• _Work item_: Your answer must hold only the lines below from the line containing "Why does my post need to be approved?" through the line containing "batch of frappuccino.", each reproduced exactly.

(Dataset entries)
*-*-*

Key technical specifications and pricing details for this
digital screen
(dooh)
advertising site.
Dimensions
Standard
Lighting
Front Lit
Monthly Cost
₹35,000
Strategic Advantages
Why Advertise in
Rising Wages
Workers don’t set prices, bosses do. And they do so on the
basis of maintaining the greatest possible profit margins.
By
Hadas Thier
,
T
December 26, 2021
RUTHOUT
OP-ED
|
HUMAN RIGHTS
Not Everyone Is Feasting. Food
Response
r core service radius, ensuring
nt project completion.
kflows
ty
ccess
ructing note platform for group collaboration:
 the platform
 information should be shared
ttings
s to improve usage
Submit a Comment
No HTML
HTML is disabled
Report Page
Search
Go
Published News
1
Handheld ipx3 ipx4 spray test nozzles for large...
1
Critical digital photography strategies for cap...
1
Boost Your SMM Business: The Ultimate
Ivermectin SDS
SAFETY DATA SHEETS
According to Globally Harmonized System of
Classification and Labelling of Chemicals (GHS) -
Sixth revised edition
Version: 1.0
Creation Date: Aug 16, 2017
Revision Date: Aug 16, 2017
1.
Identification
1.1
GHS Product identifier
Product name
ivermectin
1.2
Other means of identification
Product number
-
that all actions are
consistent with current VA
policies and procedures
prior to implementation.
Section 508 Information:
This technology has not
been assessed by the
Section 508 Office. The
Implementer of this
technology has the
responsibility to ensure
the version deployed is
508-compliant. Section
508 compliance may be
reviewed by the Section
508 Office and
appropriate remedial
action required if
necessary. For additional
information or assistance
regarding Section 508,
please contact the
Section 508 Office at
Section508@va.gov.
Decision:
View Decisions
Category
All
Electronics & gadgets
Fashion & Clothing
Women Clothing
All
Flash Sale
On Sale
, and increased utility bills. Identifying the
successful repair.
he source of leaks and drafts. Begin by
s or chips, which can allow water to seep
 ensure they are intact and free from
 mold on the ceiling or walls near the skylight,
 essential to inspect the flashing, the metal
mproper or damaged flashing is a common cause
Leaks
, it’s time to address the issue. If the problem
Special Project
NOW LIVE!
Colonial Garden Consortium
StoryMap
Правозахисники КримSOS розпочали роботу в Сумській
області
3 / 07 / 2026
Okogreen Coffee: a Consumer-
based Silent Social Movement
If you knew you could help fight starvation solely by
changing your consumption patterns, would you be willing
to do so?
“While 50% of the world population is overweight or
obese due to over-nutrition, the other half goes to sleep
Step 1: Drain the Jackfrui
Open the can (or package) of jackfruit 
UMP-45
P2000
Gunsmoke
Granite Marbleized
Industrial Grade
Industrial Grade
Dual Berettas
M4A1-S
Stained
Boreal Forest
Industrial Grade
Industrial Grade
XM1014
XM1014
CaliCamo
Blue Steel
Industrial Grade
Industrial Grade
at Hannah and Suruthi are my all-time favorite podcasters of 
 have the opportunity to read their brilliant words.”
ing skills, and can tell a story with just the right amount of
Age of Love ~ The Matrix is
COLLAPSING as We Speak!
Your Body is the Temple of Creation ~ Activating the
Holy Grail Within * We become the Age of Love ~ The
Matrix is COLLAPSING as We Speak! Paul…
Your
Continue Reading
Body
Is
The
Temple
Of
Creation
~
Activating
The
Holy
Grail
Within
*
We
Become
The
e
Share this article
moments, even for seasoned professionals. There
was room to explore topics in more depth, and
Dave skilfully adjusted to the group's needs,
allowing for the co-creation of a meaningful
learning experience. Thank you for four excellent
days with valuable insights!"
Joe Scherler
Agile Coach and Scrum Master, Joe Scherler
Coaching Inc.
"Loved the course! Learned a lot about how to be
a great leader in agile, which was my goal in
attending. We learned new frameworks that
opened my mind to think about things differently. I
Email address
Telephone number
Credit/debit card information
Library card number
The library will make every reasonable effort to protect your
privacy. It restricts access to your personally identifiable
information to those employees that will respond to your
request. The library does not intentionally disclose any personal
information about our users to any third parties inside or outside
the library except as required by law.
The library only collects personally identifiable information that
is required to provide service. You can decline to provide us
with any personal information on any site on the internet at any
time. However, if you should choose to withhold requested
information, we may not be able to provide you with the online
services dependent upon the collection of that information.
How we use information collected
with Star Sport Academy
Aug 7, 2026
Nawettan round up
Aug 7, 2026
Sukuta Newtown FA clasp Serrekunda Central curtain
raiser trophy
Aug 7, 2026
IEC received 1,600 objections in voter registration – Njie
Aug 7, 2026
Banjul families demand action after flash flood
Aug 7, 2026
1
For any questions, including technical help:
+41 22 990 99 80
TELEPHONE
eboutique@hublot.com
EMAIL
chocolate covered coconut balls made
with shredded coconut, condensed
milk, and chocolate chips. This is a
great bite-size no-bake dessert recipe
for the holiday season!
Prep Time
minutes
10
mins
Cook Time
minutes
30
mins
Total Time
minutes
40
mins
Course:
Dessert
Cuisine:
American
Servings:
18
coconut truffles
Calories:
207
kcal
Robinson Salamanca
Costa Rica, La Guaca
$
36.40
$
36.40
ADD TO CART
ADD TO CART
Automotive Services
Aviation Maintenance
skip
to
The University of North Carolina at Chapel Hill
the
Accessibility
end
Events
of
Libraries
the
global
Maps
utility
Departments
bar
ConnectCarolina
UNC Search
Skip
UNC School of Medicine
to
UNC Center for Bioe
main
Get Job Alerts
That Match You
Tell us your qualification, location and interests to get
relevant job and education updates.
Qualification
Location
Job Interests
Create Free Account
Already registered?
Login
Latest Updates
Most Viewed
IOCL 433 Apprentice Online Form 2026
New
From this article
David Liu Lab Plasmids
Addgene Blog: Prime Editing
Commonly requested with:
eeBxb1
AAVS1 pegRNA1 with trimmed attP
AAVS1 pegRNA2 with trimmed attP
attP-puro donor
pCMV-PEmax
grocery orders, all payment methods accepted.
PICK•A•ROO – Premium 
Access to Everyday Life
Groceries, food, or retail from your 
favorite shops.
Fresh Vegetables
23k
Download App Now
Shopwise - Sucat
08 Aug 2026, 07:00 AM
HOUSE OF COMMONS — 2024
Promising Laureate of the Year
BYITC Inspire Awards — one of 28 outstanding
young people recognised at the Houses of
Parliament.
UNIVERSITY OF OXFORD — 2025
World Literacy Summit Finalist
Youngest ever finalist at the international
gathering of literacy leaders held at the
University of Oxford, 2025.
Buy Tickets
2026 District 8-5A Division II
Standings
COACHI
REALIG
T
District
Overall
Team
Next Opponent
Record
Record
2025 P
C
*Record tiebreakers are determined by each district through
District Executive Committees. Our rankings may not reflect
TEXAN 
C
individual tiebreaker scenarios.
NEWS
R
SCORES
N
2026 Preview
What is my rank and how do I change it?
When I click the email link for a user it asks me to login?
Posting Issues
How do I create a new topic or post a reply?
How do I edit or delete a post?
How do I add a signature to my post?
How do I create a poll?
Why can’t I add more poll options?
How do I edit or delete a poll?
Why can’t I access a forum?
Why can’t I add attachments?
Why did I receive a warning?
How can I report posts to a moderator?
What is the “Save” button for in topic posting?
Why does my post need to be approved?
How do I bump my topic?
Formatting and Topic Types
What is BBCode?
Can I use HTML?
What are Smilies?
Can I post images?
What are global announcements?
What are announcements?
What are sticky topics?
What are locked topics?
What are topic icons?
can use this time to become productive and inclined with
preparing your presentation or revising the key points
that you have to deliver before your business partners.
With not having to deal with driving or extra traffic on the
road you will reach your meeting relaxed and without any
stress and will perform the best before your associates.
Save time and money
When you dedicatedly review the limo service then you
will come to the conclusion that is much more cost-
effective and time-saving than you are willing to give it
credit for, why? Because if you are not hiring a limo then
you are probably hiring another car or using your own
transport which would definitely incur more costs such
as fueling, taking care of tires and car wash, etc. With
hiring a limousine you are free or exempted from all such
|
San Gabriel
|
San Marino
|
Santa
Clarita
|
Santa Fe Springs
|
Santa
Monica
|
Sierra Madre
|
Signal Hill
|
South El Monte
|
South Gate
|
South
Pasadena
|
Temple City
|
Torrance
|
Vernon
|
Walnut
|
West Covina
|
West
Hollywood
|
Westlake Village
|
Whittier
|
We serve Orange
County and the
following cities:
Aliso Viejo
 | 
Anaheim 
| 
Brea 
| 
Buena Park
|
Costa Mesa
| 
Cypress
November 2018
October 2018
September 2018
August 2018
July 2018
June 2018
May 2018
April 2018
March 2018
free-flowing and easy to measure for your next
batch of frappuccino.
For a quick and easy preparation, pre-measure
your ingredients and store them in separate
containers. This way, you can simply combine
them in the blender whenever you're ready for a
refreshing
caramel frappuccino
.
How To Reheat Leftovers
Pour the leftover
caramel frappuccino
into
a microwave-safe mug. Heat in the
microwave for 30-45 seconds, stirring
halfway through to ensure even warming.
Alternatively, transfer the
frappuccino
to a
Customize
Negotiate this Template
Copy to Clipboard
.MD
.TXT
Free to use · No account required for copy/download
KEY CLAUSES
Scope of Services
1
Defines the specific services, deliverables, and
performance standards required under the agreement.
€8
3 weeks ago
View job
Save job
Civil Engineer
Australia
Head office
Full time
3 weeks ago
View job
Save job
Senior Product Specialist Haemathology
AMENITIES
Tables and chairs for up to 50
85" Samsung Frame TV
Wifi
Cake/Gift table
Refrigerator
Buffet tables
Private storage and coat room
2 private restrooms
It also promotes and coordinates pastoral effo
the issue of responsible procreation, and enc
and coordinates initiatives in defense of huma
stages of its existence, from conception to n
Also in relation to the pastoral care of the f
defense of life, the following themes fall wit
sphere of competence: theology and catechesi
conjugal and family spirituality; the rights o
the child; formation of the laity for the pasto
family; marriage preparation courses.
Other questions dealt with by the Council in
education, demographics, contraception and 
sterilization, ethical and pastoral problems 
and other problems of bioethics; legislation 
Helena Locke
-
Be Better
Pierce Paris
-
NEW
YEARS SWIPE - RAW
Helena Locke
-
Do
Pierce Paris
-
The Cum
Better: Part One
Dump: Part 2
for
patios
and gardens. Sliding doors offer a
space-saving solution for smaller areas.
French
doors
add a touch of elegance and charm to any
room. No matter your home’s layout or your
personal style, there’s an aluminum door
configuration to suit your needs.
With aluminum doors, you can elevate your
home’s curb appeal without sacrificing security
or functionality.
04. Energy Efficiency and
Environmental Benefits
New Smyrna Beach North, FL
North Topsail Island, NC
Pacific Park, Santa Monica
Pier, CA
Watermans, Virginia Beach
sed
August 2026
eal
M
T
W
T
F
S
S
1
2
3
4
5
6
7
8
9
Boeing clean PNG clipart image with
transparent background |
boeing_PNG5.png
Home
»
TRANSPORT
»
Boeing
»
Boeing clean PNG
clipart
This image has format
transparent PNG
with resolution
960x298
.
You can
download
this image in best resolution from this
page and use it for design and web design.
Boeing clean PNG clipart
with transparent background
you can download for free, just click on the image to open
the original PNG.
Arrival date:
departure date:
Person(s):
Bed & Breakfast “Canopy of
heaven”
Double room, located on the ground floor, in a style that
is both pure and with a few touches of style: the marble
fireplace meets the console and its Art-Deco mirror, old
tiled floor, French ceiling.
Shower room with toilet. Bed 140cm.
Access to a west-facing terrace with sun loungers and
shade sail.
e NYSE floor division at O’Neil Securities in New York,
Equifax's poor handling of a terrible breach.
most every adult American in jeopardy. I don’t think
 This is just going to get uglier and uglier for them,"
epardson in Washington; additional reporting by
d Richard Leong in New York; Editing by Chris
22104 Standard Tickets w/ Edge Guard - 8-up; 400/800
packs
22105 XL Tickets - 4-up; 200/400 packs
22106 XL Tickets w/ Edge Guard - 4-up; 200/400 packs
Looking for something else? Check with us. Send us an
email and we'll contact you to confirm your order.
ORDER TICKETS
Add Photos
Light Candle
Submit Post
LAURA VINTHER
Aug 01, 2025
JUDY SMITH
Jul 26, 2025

*-*-*

• _Reply_:
Why does my post need to be approved?
How do I bump my topic?
Formatting and Topic Types
What is BBCode?
Can I use HTML?
What are Smilies?
Can I post images?
What are global announcements?
What are announcements?
What are sticky topics?
What are locked topics?
What are topic icons?
can use this time to become productive and inclined with
preparing your presentation or revising the key points
that you have to deliver before your business partners.
With not having to deal with driving or extra traffic on the
road you will reach your meeting relaxed and without any
stress and will perform the best before your associates.
Save time and money
When you dedicatedly review the limo service then you
will come to the conclusion that is much more cost-
effective and time-saving than you are willing to give it
credit for, why? Because if you are not hiring a limo then
you are probably hiring another car or using your own
transport which would definitely incur more costs such
as fueling, taking care of tires and car wash, etc. With
hiring a limousine you are free or exempted from all such
|
San Gabriel
|
San Marino
|
Santa
Clarita
|
Santa Fe Springs
|
Santa
Monica
|
Sierra Madre
|
Signal Hill
|
South El Monte
|
South Gate
|
South
Pasadena
|
Temple City
|
Torrance
|
Vernon
|
Walnut
|
West Covina
|
West
Hollywood
|
Westlake Village
|
Whittier
|
We serve Orange
County and the
following cities:
Aliso Viejo
 | 
Anaheim 
| 
Brea 
| 
Buena Park
|
Costa Mesa
| 
Cypress
November 2018
October 2018
September 2018
August 2018
July 2018
June 2018
May 2018
April 2018
March 2018
free-flowing and easy to measure for your next
batch of frappuccino.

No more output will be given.